Preciso, contudo, completar a fala de Paulo nesse ponto. Rir é um ato de resistência que também pode se tornar um ato político, se acompanhado não só de posicionamento, mas de proposta. Encontrar humor nas catástrofes políticas é como sobrevivemos na confusão constante da vida em sociedade e se utilizar dessa forma de defesa como uma arma para lançar novas propostas é um método muito poderoso de organização político-social. Rir, então, pode e deve ser acompanhado de reflexões que provoquem mudanças, o que torna o humor um caminho possível para recusar a inércia diante de acontecimentos que nos incomodam. Ele é um verdadeiro artifício para a mobilização.


É claro que, aqui, trato do cômico que tem como objeto posicionamentos políticos ou atos de pessoas públicas e, por isso, pode criar essa repercussão reflexiva. O humor não precisa necessariamente ser político: existe o “rir por rir” e ele também é de extrema importância nas nossas vidas. É uma forma de aliviar a existência como seres racionais que percebem tudo e enxergam os problemas apavorantes do mundo. Existência essa que, como já defendi, pode se tornar muito dura e simplesmente triste. Não precisamos viver sempre pensando; aliás, os momentos em que não pensamos e simplesmente rimos de algo bobo e engraçado são deliciosos e tornam as reflexões doídas mais suportáveis. Como fã de “The Office”, preciso incluir aqui a concepção do personagem Michael Scott, gerente do escritório no qual se passa a série. Como um chefe que tenta sempre fazer o papel de palhaço no cotidiano monótono dos seus empregados, trabalhadores do tedioso ramo da indústria de papel, seu objetivo é, obviamente, nos fazer rir. Porém, também nos induz a refletir sobre a necessidade dos minutos divertidos que colorem minimamente o dia a dia monótono. O humor sem objetivos políticos e sociais é imprescindível.
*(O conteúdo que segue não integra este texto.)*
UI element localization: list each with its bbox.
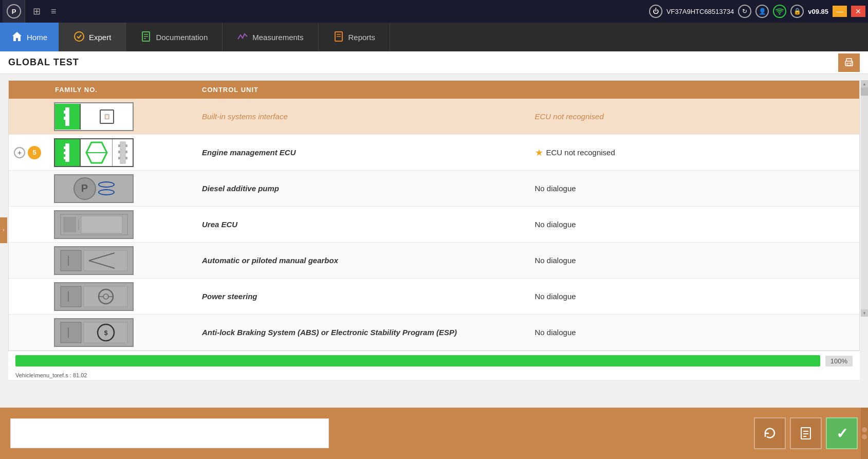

Entretanto, esse aspecto leviano da comicidade não pode servir de desculpa para conceber vias de intolerância. Acredito que muitas pessoas e boa parte dos humoristas também defendam que, por mais que o humor seja subjetivo e que possa ser criado a partir das mais diferentes situações, utilizá-lo para rebaixar um indivíduo, uma classe, um gênero, uma raça ou qualquer grupo social pode facilmente se tornar um ato de opressão. Criar piadas que repetidamente incomodam um grupo, aflorando sentimentos de menosprezo e exclusão, e tratá-las como “brincadeira” ou "gozação" reduz o cômico à violência. Pior ainda, uma violência velada que tenta se esconder no riso. Isso é também um ato social, mas um de humilhação e de abuso, indo contra todos os outros propósitos tão positivos e indispensáveis do humor.


Paulo Gustavo foi, para mim, um dos maiores humoristas brasileiros que tive o prazer de prestigiar. Fez com que eu risse e refletisse com sua comédia completamente inclusiva e acessível, unindo tudo o que considero admirável do humor em suas performances. Artistas como ele abrem nossos olhos para a vida das mais diferentes maneiras e esse é um dos papéis mais importantes da cultura. Como comediante, Paulo foi brilhante e me fez chorar de rir no cinema assistindo à Dona Hermínia representando todas as mães do Brasil em uma só. Também, me faz chorar de tristeza internamente por havermos perdido essa mente maravilhosa, mas creio que podemos homenageá-lo de uma forma muito simples, porém poderosa: rindo. Encontremos humor no bobo e no sério, porque precisamos disso. No segundo, não vamos só “rir pra não chorar”, riamos com todas as forças do passado, do presente e do futuro como forma de resistência a tudo o que nos inquieta. E mais: tornemos isso uma oportunidade de reflexão e mudança que inclua todo mundo. Creio que esse é um legado que Paulo ficaria orgulhoso de haver deixado.